Precisava que Sasuke se afastasse para que não se sentisse daquela maneira. Precisava lembrar por que ele estava aqui! Oh, Deus, pensou. Estava envergonhada de si mesma — podia notar o cheiro dele, senti-lo, e até mesmo sentir o seu gosto! O que a impedia de controlar aqueles pensamentos aterradoramente pervertidos?
Sentiu a garganta apertar quando tentou engolir — lágrimas cálidas, ardentes, queimavam nos seus olhos. Desprezou-se; desprezou Sasuke por vir até aqui e fazer aquilo com ela—por ter lhe revelado a pessoa superficial e sem força de vontade que ela devia ser, por permitir que ele a afetasse numa hora dessas quando...

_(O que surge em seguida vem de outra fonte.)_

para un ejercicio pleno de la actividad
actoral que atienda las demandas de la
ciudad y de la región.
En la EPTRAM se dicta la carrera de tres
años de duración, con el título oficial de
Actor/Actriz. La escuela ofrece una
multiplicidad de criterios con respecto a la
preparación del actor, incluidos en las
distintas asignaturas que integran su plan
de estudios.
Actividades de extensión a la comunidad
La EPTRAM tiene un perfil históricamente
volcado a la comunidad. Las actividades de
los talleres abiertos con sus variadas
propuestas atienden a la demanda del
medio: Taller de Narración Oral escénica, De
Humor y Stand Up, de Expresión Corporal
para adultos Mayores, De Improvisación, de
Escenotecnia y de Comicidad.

— Leite? — ofereceu Sasuke.
Hanabi olhou as duas canecas fumegantes, e recordou que sempre lhes custou muito pouco para desejarem se atirar um nos braços do outro. Um olhar, uma palavra, um toque acidental como aquele roçar ligeiro de coxas, e então poderiam se perder um tanto assustadoramente nos prazeres da carne. Fazer amor com ele fora sempre um ato apaixonado, ousado e desinibido. Sasuke lhe mostrou um prazer que jamais soubera que existia, mergulhou-a tão fundo nos próprios sentidos que algumas vezes ela lutou para flutuar à tona.
De fato, só a machucara em duas ocasiões: na primeira vez em que fizeram amor e na última vez em que fizeram amor. Na primeira vez, Sasuke não compreendia a espécie de mulher com quem estava lidando, e ela não se dera ao trabalho de lhe contar que era o seu primeiro amante e, por isso, Hanabi assumiu toda a culpa. Quando chorou um pouco posteriormente, Sasuke a envolveu nos braços e lhe demonstrou um tipo diferente de amor, com um poder de reconfortá-la e uma necessidade de consertar o que considerou sua própria falha. Foi isso mesmo que Sasuke fizera, obviamente, muitas vezes e de muitas, muitas maneiras.
— Não — Hanabi foi capaz de oferecer uma resposta à pergunta dele, ao mesmo tempo em que sua mente entrava em órbita para recordar a segunda vez em que Sasuke a machucou.
Estava cego pela fúria, perdido no interior de uma raiva assustadora causada pelos ciúmes. A chamou de todos os nomes, desde vagabunda até prostituta, e Hanabi estava tão aterrorizada que Sasuke pudesse enxergá-la daquela maneira, que o exasperou ainda mais com um sarcasmo mordaz até Sasuke lhe estalar uma bofetada.
E não foi o rugir compulsivo do sexo que se desenrolou que a machucou, mas o desprezo com o qual a pôs de lado, posteriormente, que triturou suas emoções até virarem pó. Desde então... nada. Nenhuma palavra, nenhum contato. Nem mesmo um agradecimento para dizer que havia recebido seu anel de volta.
Entretanto — sim, reiterou muito impiedosamente, ela havia esquecido Sasuke Uchiha. O simples ato de relembrar aquela época sombria era o bastante para matar qualquer coisa que um dia sentira por ele. Mesmo se a verdade viesse à tona e acertasse o rosto dele agora, enquanto estavam sentados, se comportando como civilizados, e Sasuke se curvasse de joelhos para suplicar pelo seu perdão, Hanabi não o perdoaria.
Deixe que os seus sentidos respondam à proximidade dele, convidou a si mesma. Deixe que seu tolo coração acelere e a carne fraca vibre, e sua cabeça repleta de vergonha tente rememorar os bons tempos se achar que deve. Mas os maus tempos sempre iriam fazer sombra naqueles bons tempos.
— Vou fazer a mala. — Erguendo-se num rompante que deixou Sasuke alarmado, Hanabi se afastou, sem reservar aquele semblante mais do que imóvel, mais do que vigilante, um único e efêmero olhar.